For today's example I am connecting to MySQL as I have a MySQL database available for use and modification.
Pre-Step
mysql -u root -p test < person.sql CREATE USER 'nifi'@'%' IDENTIFIED BY 'reallylongDifficultPassDF&^D&F^Dwird'; GRANT ALL PRIVILEGES ON *.* TO 'nifi'@'%' WITH GRANT OPTION; COMMIT; mysql> show tables; +----------------+ | Tables_in_test | +----------------+ | MOCK_DATA | | mock2 | | personReg | | visitor | +----------------+ 4 rows in set (0.00 sec)
I created a user to use for my JDBC Connection Pool in NiFi to read the metadata and data.
These table names will show up in NiFi in the db.table.name attribute.

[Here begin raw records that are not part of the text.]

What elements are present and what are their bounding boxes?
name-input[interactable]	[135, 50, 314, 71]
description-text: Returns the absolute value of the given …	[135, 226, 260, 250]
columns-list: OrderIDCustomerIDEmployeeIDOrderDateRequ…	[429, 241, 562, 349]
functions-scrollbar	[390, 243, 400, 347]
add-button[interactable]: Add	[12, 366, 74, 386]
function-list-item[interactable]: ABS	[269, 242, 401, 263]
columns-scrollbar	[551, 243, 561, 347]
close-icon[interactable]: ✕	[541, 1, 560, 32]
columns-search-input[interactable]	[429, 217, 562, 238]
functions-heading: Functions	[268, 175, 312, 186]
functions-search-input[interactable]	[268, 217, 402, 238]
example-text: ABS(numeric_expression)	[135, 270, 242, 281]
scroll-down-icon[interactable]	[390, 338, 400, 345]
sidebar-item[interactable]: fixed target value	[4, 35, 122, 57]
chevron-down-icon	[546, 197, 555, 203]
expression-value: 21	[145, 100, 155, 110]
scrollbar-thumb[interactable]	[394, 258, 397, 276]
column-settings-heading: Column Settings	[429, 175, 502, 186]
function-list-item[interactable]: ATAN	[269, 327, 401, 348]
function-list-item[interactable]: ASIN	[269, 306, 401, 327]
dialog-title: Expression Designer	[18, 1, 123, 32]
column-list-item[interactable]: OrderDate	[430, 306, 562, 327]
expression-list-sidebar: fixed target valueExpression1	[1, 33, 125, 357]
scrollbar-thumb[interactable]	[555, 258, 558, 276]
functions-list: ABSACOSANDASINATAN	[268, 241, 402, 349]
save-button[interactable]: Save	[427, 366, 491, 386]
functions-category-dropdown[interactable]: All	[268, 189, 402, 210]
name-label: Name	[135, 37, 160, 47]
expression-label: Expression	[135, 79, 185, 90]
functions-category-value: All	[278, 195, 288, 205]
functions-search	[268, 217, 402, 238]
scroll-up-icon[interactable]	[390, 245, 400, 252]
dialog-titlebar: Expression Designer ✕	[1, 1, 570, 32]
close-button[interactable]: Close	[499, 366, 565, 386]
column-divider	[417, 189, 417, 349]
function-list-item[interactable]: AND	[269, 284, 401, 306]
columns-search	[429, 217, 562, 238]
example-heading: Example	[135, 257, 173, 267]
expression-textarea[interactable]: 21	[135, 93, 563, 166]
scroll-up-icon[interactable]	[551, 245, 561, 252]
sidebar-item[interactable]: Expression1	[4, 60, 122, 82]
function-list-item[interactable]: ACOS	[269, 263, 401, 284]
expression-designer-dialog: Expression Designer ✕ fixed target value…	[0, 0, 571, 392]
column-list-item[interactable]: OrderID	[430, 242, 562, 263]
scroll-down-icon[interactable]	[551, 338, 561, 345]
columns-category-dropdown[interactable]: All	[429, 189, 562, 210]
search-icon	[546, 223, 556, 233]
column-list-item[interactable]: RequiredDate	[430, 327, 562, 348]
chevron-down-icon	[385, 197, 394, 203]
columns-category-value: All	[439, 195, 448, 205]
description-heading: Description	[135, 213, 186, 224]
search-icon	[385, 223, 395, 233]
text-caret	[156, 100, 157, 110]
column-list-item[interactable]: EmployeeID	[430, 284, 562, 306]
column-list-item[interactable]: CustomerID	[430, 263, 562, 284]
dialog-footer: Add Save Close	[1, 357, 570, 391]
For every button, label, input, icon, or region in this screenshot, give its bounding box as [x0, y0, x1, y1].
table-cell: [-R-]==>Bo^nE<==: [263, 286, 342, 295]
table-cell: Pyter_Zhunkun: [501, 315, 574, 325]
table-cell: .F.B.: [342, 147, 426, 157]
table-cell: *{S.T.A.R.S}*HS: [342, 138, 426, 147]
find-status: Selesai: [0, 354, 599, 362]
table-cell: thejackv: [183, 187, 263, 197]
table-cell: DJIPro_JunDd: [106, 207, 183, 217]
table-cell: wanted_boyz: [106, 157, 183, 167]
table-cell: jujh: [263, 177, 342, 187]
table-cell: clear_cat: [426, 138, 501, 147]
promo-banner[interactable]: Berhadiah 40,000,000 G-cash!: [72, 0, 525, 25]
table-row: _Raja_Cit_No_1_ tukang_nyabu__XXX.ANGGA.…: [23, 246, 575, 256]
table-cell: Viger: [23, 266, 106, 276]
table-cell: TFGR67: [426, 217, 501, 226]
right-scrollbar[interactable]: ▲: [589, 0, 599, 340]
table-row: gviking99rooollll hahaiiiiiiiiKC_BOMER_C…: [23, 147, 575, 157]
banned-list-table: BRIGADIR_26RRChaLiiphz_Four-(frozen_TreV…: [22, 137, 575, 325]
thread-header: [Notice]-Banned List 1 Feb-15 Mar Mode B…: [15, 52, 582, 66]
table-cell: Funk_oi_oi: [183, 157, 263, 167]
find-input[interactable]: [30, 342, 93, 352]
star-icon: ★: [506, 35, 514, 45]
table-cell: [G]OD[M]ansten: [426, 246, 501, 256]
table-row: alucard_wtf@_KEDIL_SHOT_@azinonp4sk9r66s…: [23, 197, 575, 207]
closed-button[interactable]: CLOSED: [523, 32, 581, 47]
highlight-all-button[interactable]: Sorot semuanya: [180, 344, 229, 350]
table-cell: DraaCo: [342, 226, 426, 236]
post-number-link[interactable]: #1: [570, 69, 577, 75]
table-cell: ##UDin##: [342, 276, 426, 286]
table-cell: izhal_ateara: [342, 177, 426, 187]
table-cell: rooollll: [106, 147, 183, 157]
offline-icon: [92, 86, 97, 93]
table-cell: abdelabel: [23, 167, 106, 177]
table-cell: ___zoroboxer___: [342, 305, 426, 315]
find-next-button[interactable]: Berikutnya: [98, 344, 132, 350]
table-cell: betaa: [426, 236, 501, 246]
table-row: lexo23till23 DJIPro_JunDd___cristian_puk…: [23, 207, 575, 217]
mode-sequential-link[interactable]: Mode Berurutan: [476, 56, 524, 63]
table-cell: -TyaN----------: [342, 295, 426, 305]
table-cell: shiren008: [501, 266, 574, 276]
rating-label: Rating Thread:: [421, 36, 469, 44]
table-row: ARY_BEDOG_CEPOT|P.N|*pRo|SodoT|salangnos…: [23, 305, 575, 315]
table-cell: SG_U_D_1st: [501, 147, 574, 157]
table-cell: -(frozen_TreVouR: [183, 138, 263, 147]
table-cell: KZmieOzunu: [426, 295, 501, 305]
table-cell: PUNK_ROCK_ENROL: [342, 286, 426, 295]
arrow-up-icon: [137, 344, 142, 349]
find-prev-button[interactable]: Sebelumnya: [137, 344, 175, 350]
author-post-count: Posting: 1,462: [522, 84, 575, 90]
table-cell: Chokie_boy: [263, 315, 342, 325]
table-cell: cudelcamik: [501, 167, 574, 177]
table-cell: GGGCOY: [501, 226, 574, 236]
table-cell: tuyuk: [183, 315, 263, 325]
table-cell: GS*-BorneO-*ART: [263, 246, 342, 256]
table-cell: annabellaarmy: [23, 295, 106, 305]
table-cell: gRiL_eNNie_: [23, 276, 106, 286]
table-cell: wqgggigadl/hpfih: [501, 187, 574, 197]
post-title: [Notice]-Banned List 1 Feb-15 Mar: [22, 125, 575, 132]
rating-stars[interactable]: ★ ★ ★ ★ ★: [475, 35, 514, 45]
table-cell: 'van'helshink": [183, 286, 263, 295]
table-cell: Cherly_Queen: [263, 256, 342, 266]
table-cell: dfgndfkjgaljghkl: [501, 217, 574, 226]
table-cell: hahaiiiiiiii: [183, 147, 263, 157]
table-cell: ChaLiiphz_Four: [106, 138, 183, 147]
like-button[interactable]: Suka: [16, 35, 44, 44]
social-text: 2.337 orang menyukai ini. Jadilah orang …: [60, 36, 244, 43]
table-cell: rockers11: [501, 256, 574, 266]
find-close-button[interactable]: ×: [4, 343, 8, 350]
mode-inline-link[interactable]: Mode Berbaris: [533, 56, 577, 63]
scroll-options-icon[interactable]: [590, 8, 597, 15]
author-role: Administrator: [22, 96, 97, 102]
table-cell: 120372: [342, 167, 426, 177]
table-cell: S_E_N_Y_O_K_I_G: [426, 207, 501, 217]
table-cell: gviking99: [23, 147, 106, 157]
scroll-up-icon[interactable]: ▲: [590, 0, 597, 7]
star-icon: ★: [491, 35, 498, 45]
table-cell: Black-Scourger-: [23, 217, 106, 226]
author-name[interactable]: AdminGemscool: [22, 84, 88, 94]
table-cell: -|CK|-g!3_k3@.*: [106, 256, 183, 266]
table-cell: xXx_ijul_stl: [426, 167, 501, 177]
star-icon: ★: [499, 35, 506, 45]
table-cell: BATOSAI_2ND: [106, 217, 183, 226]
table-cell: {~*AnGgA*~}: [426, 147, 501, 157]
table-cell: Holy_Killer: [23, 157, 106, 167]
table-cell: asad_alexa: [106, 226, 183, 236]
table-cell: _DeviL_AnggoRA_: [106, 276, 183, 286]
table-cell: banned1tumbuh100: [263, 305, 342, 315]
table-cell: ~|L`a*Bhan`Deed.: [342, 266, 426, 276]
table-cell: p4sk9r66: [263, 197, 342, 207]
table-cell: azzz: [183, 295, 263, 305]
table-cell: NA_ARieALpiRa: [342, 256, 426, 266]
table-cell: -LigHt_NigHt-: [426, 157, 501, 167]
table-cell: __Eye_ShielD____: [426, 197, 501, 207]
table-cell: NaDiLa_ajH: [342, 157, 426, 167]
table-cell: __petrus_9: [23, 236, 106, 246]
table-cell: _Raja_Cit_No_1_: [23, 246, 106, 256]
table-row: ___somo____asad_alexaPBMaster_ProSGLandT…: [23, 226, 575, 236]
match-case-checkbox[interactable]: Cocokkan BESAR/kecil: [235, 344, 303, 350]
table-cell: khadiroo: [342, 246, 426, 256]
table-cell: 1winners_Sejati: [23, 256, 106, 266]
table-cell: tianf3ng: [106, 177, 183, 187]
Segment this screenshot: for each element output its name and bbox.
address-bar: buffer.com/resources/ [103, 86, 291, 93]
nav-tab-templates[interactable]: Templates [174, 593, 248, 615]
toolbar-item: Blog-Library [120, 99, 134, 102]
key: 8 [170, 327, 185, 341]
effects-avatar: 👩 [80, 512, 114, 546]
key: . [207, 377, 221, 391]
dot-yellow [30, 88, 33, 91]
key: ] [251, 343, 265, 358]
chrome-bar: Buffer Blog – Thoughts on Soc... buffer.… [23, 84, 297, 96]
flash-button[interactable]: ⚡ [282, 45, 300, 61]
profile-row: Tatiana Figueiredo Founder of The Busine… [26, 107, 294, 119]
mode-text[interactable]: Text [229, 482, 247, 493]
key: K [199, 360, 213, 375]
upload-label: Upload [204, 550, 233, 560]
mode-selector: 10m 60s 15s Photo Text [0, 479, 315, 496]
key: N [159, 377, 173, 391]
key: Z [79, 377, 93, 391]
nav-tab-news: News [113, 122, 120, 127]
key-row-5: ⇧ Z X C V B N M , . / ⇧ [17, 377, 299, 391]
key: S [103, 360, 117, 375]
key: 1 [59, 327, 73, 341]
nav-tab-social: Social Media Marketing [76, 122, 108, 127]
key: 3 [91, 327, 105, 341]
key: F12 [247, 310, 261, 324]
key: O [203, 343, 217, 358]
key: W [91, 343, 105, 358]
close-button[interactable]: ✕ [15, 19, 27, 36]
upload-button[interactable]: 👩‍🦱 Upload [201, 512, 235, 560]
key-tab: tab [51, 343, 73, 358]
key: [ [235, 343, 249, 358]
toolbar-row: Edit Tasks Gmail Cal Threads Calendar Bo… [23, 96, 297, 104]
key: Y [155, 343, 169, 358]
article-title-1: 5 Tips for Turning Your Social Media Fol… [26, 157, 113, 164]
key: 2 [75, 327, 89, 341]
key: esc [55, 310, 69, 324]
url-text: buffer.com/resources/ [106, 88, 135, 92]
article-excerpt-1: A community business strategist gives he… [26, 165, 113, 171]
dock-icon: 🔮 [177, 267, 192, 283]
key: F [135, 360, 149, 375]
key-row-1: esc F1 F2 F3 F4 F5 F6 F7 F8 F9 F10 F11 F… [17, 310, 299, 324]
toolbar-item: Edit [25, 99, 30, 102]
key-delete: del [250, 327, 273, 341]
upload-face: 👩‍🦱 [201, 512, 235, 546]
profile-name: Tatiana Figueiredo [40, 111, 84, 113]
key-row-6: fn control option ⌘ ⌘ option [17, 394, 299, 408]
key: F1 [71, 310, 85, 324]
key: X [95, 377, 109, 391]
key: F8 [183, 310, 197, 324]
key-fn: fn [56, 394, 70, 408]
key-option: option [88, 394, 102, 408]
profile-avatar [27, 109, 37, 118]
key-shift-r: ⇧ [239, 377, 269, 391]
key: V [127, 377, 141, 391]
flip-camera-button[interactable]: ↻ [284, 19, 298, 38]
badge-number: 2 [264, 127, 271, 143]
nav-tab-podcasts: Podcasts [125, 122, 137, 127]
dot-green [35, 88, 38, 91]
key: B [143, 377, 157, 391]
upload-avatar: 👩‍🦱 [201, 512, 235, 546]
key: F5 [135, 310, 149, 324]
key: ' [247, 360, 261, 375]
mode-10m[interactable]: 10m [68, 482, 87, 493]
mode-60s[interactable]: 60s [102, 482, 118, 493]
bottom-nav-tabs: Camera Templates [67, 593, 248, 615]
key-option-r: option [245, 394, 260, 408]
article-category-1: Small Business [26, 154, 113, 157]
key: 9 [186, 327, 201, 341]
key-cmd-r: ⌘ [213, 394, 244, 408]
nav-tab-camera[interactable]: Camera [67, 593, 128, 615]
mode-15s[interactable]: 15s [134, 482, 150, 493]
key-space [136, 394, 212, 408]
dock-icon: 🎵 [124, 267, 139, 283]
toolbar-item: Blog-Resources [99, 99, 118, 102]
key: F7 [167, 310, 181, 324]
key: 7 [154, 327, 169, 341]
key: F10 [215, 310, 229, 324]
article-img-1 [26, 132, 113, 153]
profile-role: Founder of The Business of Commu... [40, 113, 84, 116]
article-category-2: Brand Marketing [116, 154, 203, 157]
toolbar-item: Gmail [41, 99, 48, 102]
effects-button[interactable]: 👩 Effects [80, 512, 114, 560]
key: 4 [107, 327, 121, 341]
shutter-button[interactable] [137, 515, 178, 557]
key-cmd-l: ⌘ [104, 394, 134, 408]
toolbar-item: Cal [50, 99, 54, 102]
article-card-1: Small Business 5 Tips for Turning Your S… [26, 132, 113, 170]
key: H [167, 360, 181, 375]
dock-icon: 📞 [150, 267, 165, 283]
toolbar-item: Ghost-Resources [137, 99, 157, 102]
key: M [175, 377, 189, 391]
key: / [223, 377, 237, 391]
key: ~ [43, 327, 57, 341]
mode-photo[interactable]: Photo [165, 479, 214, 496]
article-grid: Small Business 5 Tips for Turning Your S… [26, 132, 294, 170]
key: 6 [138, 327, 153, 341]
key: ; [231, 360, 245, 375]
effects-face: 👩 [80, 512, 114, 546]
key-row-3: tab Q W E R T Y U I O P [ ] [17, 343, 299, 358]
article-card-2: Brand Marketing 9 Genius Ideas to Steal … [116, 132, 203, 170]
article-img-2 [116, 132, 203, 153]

Step 1: ListDatabaseTables: Let's get a list of all the tables in MySQL for the database we have chosen.
After it starts running you can check it's state and see what tables were ingested and the most recent timestamp (Value).
We will get back what catalog we read from, how many tables and each tablename and it's fullname.
HDF NiFi supports generic JDBC drivers and specific coding for Oracle, MS SQL Server 2008 and MS SQL Server 2012+.
Step 2: GenerateTableFetch using the table name returned from the list returned by the database control.
Step 3: We use extract text to get the SQL statement created by generate table fetch.
We add a new attribute, sql, with value, ^(.*).
Step 4: ExecuteSQL with that $sql attribute.
Step 5: Convert AVRO files produced by ExecuteSQL into performant Apache ORC Files
Step 6: PutHDFS to store these ORC files in Hadoop
I added the table name as part of the directory structure so a new directory is created for each transferred table. Now we have dynamic HDFS directory structure creation.
Step 7: Replace Text to build a SQL statement that will generate an external Hive table on our new ORC directory
Step 8: PutHiveQL to execute the statement that was just dynamically created for our new table.
We no have instantly queryable Hadoop data available to Hive, SparkSQL, Zeppelin, ODBC, JDBC and a ton of BI tools and interfaces.
Step 9: Finally we can look at the data that we have ingested from MySQL into new Hive tables.
That was easy, the best part is as new tables are added to MySQL, they will be autoingested into HDFS and Hive tables built.
Future Updates:
Use Hive Merge to update changed data. We can also ingest to Phoenix/HBase and use the upsert DML.
Test with other databases. Tested with MySQL.
Quick Tip (HANA):
In NiFi, refer to tables with their full name in quotes: "SAP_"."ASDSAD.SDASD.ASDAD"
References:
Created on 11-06-2017 01:19 PM
Hi Timothy, ListDatabaseTables link is broken.
Created on 11-26-2017 08:42 PM
Created on 07-10-2018 09:14 AM - edited 08-17-2019 12:23 PM
Hi,
I could not find ParseSQL processor in NiFi version 1.5 ( HDF version 3.1.0) ?
Created on 09-11-2018 01:27 PM
If you see ParseSQL is an extracttext processor.
We use extract text to get the SQL statement created by generate table fetch.
We add a new attribute, sql, with value, ^(.*).
Created on 02-01-2019 04:22 PM
I meet a problem,the data from mysql in hive is replaced. When the property of Conflict Resolution Strategy is append,i cannot query the count from hive with the statement "select count(1) from table_xxx". help!!!